TASK STATEMENT =>
Each line of the records must appear in your answer exactly, with no pictures.

MATERIAL SHOWN =>

────────

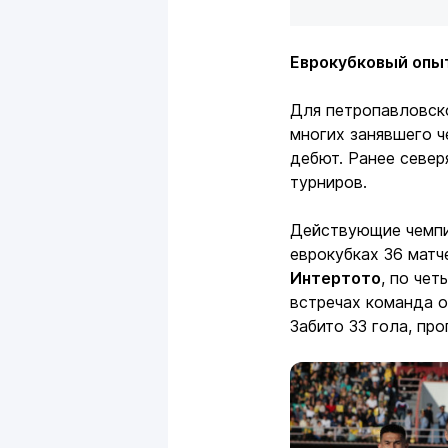
Еврокубковый опы
Для петропавловск
многих занявшего 
дебют. Ранее север
турниров.
Действующие чемпи
еврокубках 36 матче
Интертото
, по чет
встречах команда о
Забито 33 гола, про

────────

RESPONSE BELOW =>
Еврокубковый опы
Для петропавловск
многих занявшего 
дебют. Ранее север
турниров.
Действующие чемпи
еврокубках 36 матче
Интертото
, по чет
встречах команда о
Забито 33 гола, про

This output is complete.